Welcome back, Victor Cruz! Cruz was the biggest oversight on my part in terms of not being included in the main waiver wire column, so apologies. But the Giants trotted out Cruz on 89 percent of their offensive plays in his first real game since 2014, which is a great sign. He looked good too, catching all four of his targets for 34 yards and a touchdown. The Giants three-headed wide receiver attack could be a good one to mine for fantasy points all season long, so if Cruz is still free, grab him. Cole Beasley also deserves attention, especially in PPR formats, after seeing a whopping 12 targets on his 49 snaps against the Giants. Dak Prescott heavily favored Beasley and Jason Witten, which is worth noting when trying to project this offense moving forward. We'll see if Dak and the Cowboys course correct a bit in the coming weeks, but that kind of volume shouldn't stay free for long.
Davante Adams showed up again for the Packers on Sunday, hauling in three of his seven targets for 50 yards and a touchdown.
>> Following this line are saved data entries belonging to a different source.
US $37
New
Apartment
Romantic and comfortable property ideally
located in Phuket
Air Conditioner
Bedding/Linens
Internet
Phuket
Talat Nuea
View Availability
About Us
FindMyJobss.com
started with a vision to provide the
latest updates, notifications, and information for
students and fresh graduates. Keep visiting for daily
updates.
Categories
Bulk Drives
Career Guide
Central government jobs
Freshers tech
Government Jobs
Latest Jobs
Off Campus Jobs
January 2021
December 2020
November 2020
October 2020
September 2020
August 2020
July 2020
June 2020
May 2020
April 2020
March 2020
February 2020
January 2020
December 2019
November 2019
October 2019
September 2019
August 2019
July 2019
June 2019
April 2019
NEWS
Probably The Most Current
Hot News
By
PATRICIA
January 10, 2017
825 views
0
The inconsistencies that plagued him last year remain (drops, etc.), but his usage (97 percent of offensive snaps) indicates he has the No. 3 wide receiver job on lockdown for now. While Jordy Nelson works back up to full health, Adams could be worth trotting out in deeper leagues. Kenny Stills beat out DeVante Parker for the No. 2 wideout job in Miami, and I don't think he'll be giving it up anytime soon. Stills is a natural deep threat, and even if he dropped a sure touchdown on Sunday and posted one catch on five targets, his ability to stretch the field will keep him in the lineup for Miami. He's worth an add. Chris Conley saw seven targets in Week 1, the same number as Jeremy Maclin, but wasn't quite as productive (four catches, 43 yards). While this game might be an outlier (Alex Smith had a career-high 48 pass attempts), it could also be reflective of the type of games the Chiefs will find themselves in with no Justin Houston and a banged up Tamba Hali. Conley played the second-most snaps among Chiefs wide receivers (60 snaps, 86 percent) and should be stashed. If he continues to see this type of volume he has the game-breaking athleticism to make some noise in fantasy.
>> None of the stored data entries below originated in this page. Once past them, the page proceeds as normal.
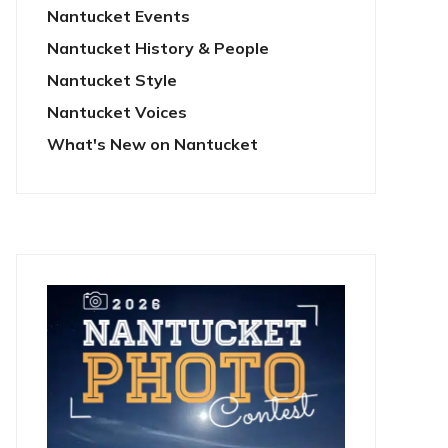
Nantucket Events
Nantucket History & People
Nantucket Style
Nantucket Voices
What's New on Nantucket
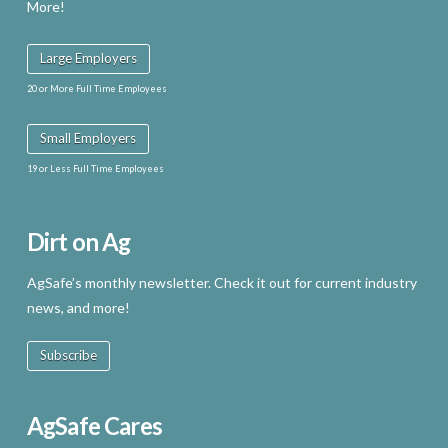
More!
Large Employers
20 or More Full Time Employees
Small Employers
19 or Less Full Time Employees
Dirt on Ag
AgSafe’s monthly newsletter. Check it out for current industry
news, and more!
Subscribe
AgSafe Cares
While it sounds like Sammy Watkins is going to try to play through his foot pain, Robert Woods could be worth a stash. Historically he hasn't performed any better with Watkins than without him in the lineup, but that could change this year if Watkins misses time given the lack of receiving options in Buffalo. Quincy Enunwa was a surprise this week, though the Jets seem to want him in a larger role in 2016. The team basically lacks a tight end, so it makes sense why they ran three or four wide receivers out on roughly 88 percent of their Week 1 plays. Enunwa tied for the team-lead in targets with eight and caught a touchdown as well. Offensive coordinator Chan Gailey wants to spread the field out, so Enunwa could be on the path to a breakout year for the Jets. He might not be reliable every week in fantasy, but he should be added.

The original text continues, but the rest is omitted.